## EXERCISE DIRECTIONS
Repeat only the lines below that run from the line with "19 सितम्बर 2024" to the line with "zugesichert. Dann folgt", ends included; skip every picture.

(Records drawn from a dataset)

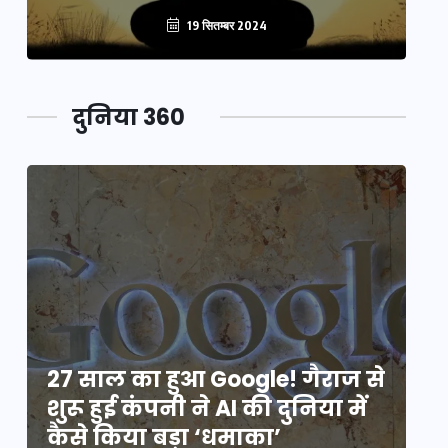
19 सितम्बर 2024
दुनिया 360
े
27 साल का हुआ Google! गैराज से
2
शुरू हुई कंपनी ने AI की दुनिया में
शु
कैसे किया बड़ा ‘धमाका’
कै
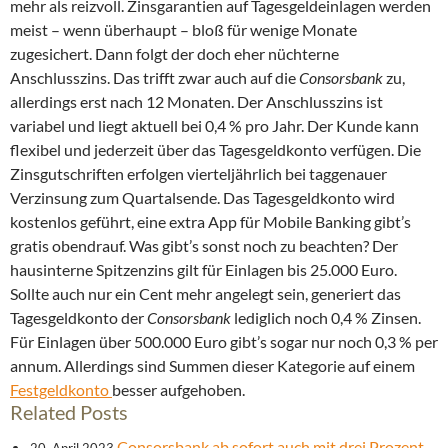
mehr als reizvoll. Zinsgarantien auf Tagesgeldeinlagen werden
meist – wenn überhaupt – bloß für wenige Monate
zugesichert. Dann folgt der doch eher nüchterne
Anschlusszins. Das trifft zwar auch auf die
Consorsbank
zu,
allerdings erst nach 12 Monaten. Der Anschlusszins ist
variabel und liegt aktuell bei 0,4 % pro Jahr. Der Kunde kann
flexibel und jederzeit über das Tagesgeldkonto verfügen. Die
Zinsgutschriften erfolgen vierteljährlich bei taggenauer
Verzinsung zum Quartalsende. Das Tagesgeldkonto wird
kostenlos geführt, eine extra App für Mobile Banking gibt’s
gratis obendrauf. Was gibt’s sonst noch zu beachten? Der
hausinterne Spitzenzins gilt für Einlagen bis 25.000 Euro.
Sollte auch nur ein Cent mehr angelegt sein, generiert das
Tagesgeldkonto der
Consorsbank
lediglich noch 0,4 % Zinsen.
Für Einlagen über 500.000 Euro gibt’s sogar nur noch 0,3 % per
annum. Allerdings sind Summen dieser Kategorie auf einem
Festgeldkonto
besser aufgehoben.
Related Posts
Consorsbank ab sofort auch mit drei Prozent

--

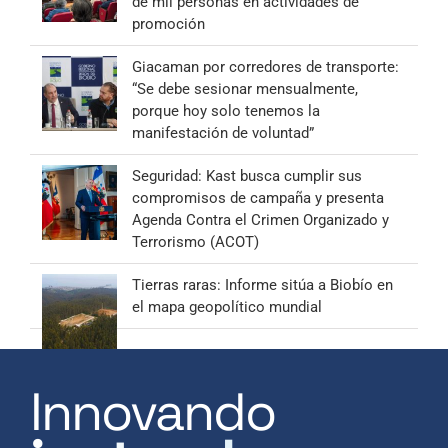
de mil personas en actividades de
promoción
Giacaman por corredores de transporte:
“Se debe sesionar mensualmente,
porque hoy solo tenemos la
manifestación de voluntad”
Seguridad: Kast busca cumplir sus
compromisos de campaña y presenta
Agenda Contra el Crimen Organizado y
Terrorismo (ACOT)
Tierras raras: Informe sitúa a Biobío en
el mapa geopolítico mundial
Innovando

## SOLVED PROBLEM
19 सितम्बर 2024
दुनिया 360
े
27 साल का हुआ Google! गैराज से
2
शुरू हुई कंपनी ने AI की दुनिया में
शु
कैसे किया बड़ा ‘धमाका’
कै
mehr als reizvoll. Zinsgarantien auf Tagesgeldeinlagen werden
meist – wenn überhaupt – bloß für wenige Monate
zugesichert. Dann folgt der doch eher nüchterne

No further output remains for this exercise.